Merge Step Drops Key Information

Trigger: The aggregation prompt that merges solutions from multiple branches has a limited context window and must summarize. Symptom: Critical details from individual branches are lost during merging. The final answer is syntactically coherent but missing nuances that individual branches captured. Mitigation: Use structured extraction from each branch before merging (key claims, numerical results, constraints). Merge from structured data, not raw text.

Decomposition Explosion

Trigger: The decomposition step splits a problem into too many sub-problems, each of which branches further. Symptom: Token costs and latency grow exponentially. Many branches explore trivial or redundant variations. Most of the compute is wasted. Mitigation: Limit branching factor and graph depth. Score sub-problems for independence — discard those that are redundant or trivially solvable. Set a total token budget for the entire GoT execution.

Implementation Example

from dataclasses import dataclass, field
from enum import Enum


class NodeType(Enum):
    GENERATE = "generate"
    SCORE = "score"
    AGGREGATE = "aggregate"
    REFINE = "refine"


@dataclass
class ThoughtNode:
    node_id: str
    node_type: NodeType
    content: str = ""
    score: float = 0.0
    children: list[str] = field(default_factory=list)
    parents: list[str] = field(default_factory=list)


class GraphOfThoughts:
    def __init__(self):
        self._nodes: dict[str, ThoughtNode] = {}
        self._counter = 0

    def _next_id(self) -> str:
        self._counter += 1
        return f"node_{self._counter}"

    def add_thought(
        self,
        node_type: NodeType,
        content: str,
        parents: list[str] | None = None,
    ) -> str:
        node_id = self._next_id()
        node = ThoughtNode(
            node_id=node_id,
            node_type=node_type,
            content=content,
            parents=parents or [],
        )
        self._nodes[node_id] = node
        for parent_id in node.parents:
            if parent_id in self._nodes:
                self._nodes[parent_id].children.append(node_id)
        return node_id

    def score_node(self, node_id: str, score: float) -> None:
        self._nodes[node_id].score = score

    def get_top_branches(self, node_ids: list[str], k: int = 2) -> list[str]:
        scored = [(nid, self._nodes[nid].score) for nid in node_ids]
        scored.sort(key=lambda x: x[1], reverse=True)
        return [nid for nid, _ in scored[:k]]

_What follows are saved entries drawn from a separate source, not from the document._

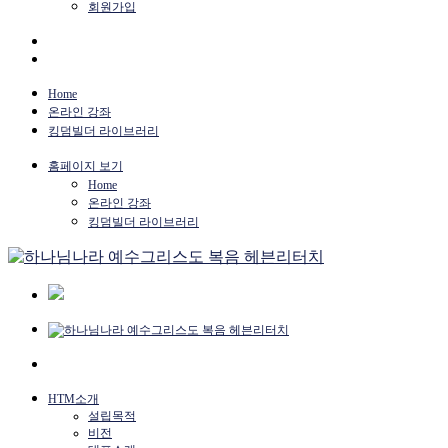
회원가입
Home
온라인 강좌
킹덤빌더 라이브러리
홈페이지 보기
Home
온라인 강좌
킹덤빌더 라이브러리
HTM소개
설립목적
비전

    def get_node(self, node_id: str) -> ThoughtNode:
        return self._nodes[node_id]


def solve_with_got(problem: str, num_branches: int = 3) -> str:
    graph = GraphOfThoughts()
    root = graph.add_thought(NodeType.GENERATE, problem)

    branch_ids = []
    for i in range(num_branches):
        branch_content = f"Approach {i + 1} for: {problem}"
        bid = graph.add_thought(NodeType.GENERATE, branch_content, [root])
        graph.score_node(bid, evaluate_branch(branch_content))
        branch_ids.append(bid)

    top_ids = graph.get_top_branches(branch_ids, k=2)
    top_contents = [graph.get_node(nid).content for nid in top_ids]
    merged = f"Combined solution from: {'; '.join(top_contents)}"
    merge_id = graph.add_thought(NodeType.AGGREGATE, merged, top_ids)

    refined = f"Refined: {merged}"
    graph.add_thought(NodeType.REFINE, refined, [merge_id])
    return refined


def evaluate_branch(content: str) -> float:
    return len(content) / 100.0

Tool Landscape

Tool	Type	Notes
LangGraph	Framework	Arbitrary graph-based LLM workflows with state management
Microsoft AutoGen	Multi-agent framework	Supports branching conversation patterns between agents
DSPy	Optimization framework	Composable modules that can implement GoT-style pipelines
Custom orchestrator	DIY	Most GoT implementations are bespoke due to problem-specific graph structures

Related Patterns

GraphRAG — Graph structure for retrieval context. GoT is graph structure for reasoning.
Entity Resolution Graph — Complementary graph pattern focused on data quality rather than reasoning.